• **EXERCISE**: Using the data below, return the stretch from the line that contains "commercial effect: does" through the line that contains "ular Let’s Go travel guide series, general", both included, exactly as it stands and nothing beyond it.

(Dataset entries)
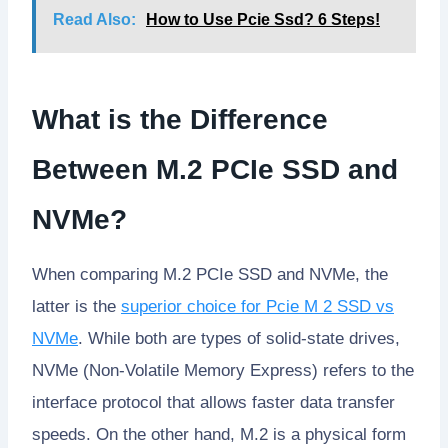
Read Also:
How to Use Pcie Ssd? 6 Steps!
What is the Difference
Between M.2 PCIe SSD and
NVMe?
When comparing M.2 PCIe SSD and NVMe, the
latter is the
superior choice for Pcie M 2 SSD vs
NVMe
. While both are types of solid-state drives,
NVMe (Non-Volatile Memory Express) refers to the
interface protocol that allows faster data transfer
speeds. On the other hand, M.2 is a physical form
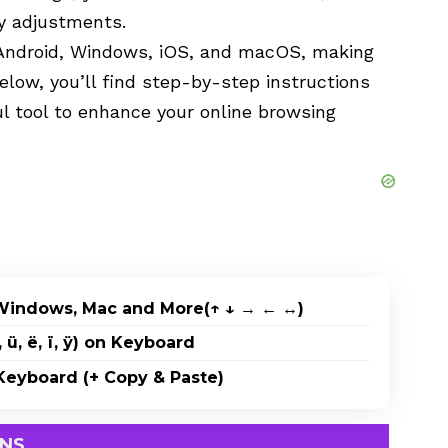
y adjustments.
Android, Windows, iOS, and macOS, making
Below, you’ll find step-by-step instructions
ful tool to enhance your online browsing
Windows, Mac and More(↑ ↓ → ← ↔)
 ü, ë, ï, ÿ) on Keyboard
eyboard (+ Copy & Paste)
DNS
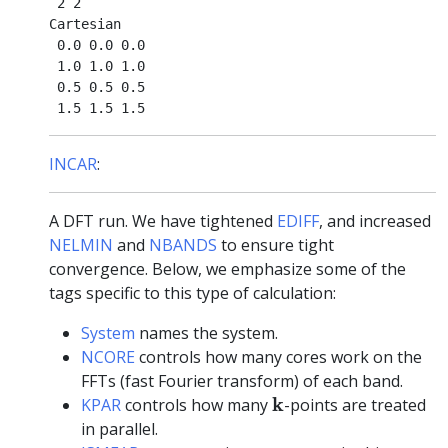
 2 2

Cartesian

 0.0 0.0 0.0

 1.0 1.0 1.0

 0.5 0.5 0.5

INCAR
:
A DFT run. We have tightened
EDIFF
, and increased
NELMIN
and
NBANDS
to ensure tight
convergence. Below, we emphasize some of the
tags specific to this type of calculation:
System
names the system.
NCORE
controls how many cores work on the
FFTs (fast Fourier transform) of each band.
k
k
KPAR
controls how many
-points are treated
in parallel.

...

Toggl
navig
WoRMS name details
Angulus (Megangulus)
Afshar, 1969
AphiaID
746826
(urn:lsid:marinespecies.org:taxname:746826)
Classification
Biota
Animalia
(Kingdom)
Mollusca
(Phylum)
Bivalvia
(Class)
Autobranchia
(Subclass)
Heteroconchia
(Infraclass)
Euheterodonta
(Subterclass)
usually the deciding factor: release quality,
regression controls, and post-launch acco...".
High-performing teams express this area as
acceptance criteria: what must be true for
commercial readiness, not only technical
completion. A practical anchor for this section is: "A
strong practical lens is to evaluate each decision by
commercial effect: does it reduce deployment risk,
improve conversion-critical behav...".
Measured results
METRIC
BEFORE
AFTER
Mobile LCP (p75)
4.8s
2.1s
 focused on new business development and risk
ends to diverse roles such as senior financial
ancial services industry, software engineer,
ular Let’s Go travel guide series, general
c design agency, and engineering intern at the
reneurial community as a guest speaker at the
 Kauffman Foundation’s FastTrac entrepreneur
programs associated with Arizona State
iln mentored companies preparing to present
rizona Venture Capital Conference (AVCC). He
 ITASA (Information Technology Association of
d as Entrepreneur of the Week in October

• **ANSWER FOR THE TASK**:
commercial effect: does it reduce deployment risk,
improve conversion-critical behav...".
Measured results
METRIC
BEFORE
AFTER
Mobile LCP (p75)
4.8s
2.1s
 focused on new business development and risk
ends to diverse roles such as senior financial
ancial services industry, software engineer,
ular Let’s Go travel guide series, general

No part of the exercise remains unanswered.